Thursday, 22 Jan, 2009 Current Events

Encyclopedia Britannica 2.0 to Compete with Wikipedia


The popular Encyclopedia Britannica went on-line. The 240-year-old information bank made a huge step into Web 2.0 with the introduction of its online version where anyone can add or edit content.

The online version of Britannica is expected to provide serious competition to Wikipedia. Besides, by contributing to the online source, users will also benefit from the fact that their name will be attached to the submission. Still, Jorge Cauz, Britannica's president, mentioned that all submission to the encyclopedia will be verified by professional editors.

"We're not trying to be a wiki - that's the last thing we want to be. Britannica doesn't offer that voyeuristic benefit. Users won't be able to write anything they want and have it published", he said, adding that Britannica cannot boast the same popularity among users as Wikipedia, having 1.5 visitors each day while Wikipedia registering about 6 million users.

Though the content of Britannica will heavily rely on the source's 2500 - 4500 regular experts, its director expressed hopes that with the continuous development of the web, the encyclopedia will be able to attract a higher number of potential contributors. Mr. Cauz mentioned that the online information source is popular among many top universities and Britannica's main goal is to attract as many experts as possible to improve its content, reports Times Online.

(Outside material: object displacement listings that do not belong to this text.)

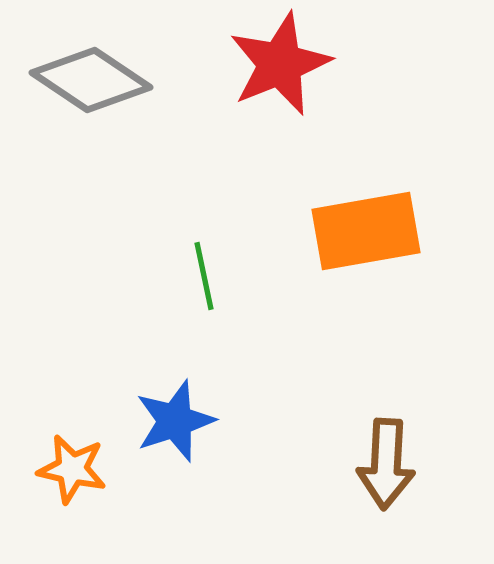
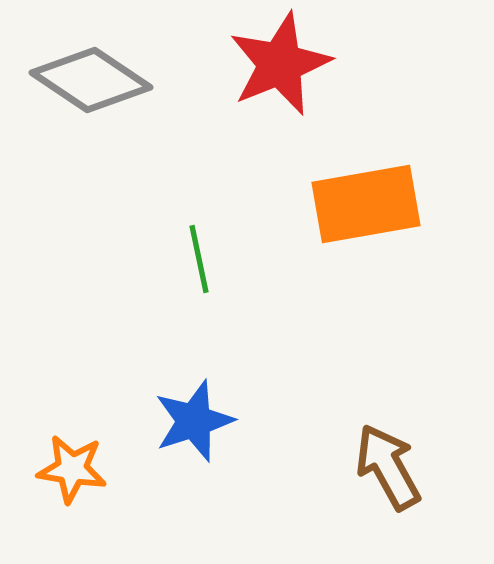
orange rectangle: moved 27 px up
green line: moved 5 px left, 17 px up
blue star: moved 19 px right
brown arrow: moved 2 px right, 3 px down; rotated 148 degrees clockwise
orange star: rotated 4 degrees counterclockwise
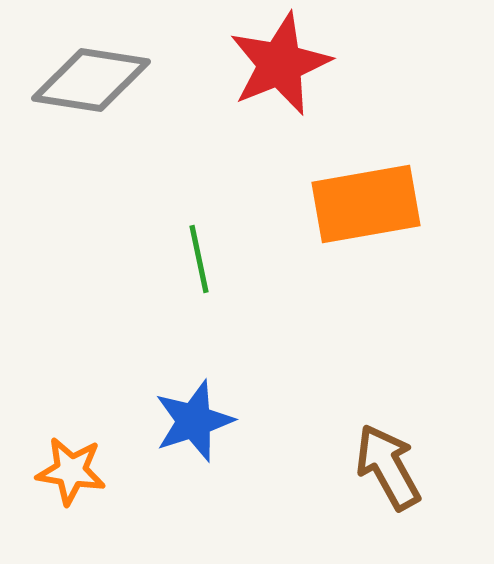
gray diamond: rotated 25 degrees counterclockwise
orange star: moved 1 px left, 2 px down
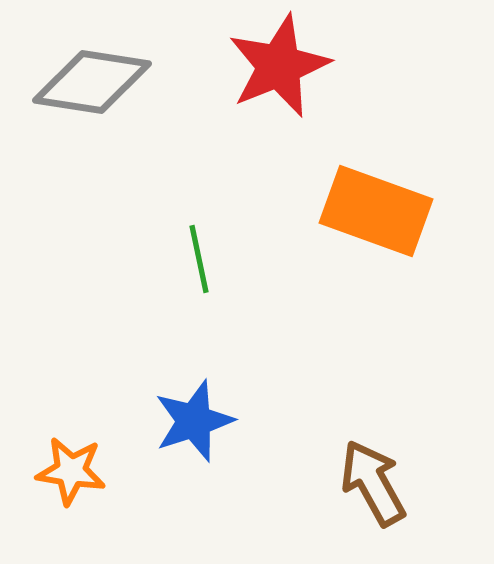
red star: moved 1 px left, 2 px down
gray diamond: moved 1 px right, 2 px down
orange rectangle: moved 10 px right, 7 px down; rotated 30 degrees clockwise
brown arrow: moved 15 px left, 16 px down
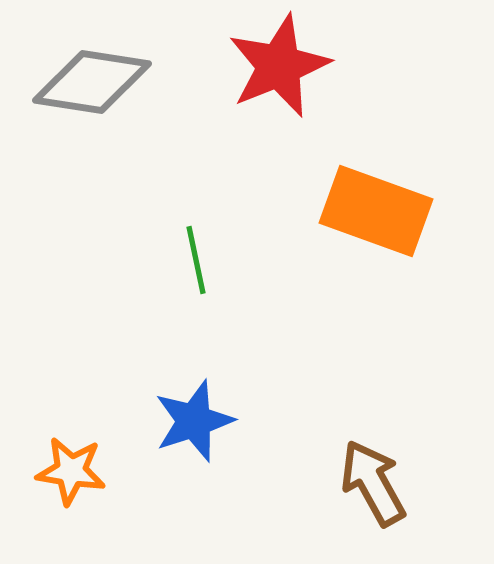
green line: moved 3 px left, 1 px down
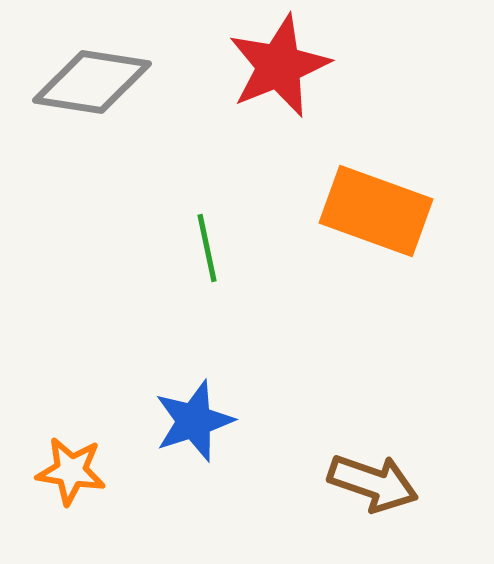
green line: moved 11 px right, 12 px up
brown arrow: rotated 138 degrees clockwise
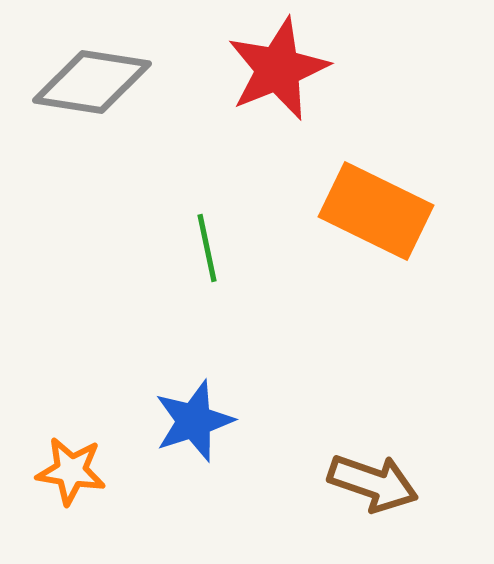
red star: moved 1 px left, 3 px down
orange rectangle: rotated 6 degrees clockwise
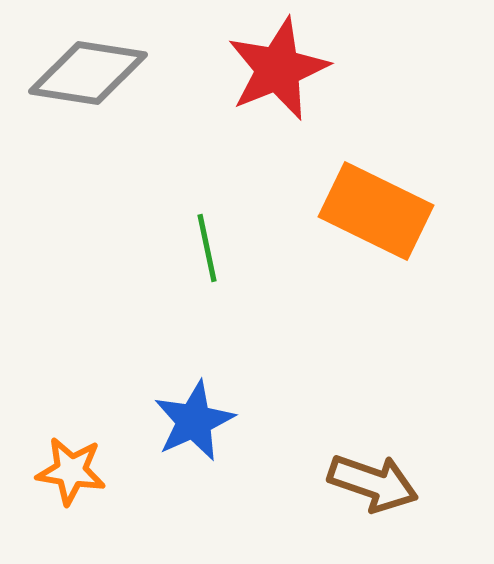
gray diamond: moved 4 px left, 9 px up
blue star: rotated 6 degrees counterclockwise
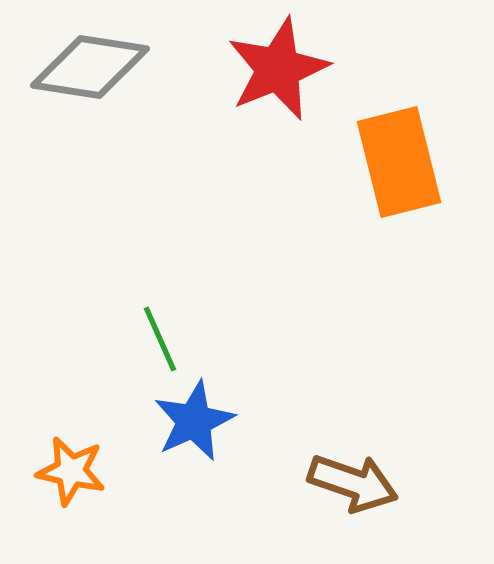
gray diamond: moved 2 px right, 6 px up
orange rectangle: moved 23 px right, 49 px up; rotated 50 degrees clockwise
green line: moved 47 px left, 91 px down; rotated 12 degrees counterclockwise
orange star: rotated 4 degrees clockwise
brown arrow: moved 20 px left
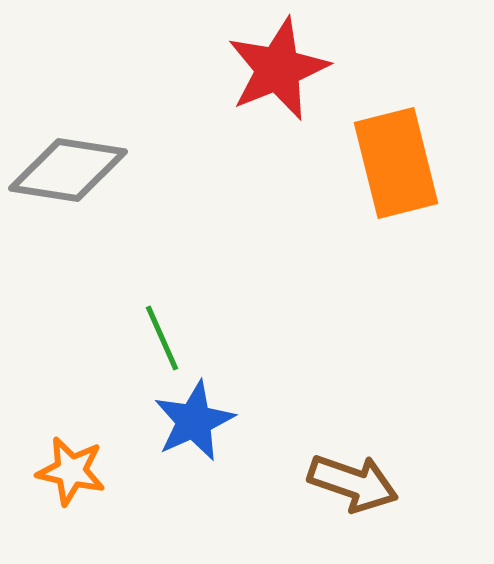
gray diamond: moved 22 px left, 103 px down
orange rectangle: moved 3 px left, 1 px down
green line: moved 2 px right, 1 px up
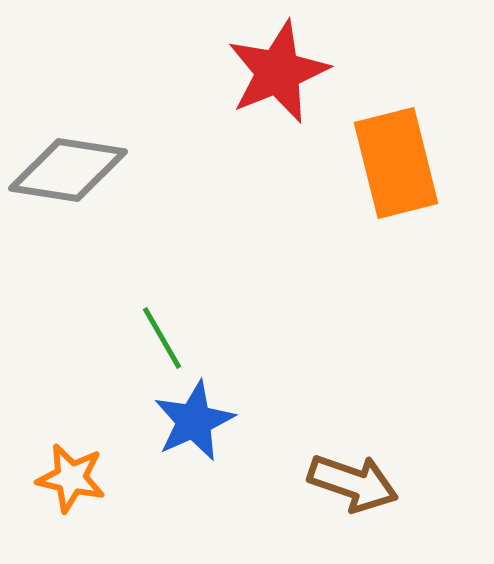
red star: moved 3 px down
green line: rotated 6 degrees counterclockwise
orange star: moved 7 px down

Information that was submitted by non-academic users and non-Britannica scholars is going to be stored in a particular section, apart from the content submitted by experts. In addition, each article will include a history of changes with the names of the users that contributed.

Additional information about the features of Britannica will be offered over the next 6 months. There will be information regarding the article rating system, questions that users can ask Britannica's contributors and more. According to Mr. Cauz, the idea to make certain changes in Britannica occurred after a lot of feedback was gathered from its readers.

He added that it took a long time to prepare the necessary equipment that would help make changes more promptly. "We still want people to have to go through the editorial workflow. We are developing a curated knowledge database", said Mr. Cauz.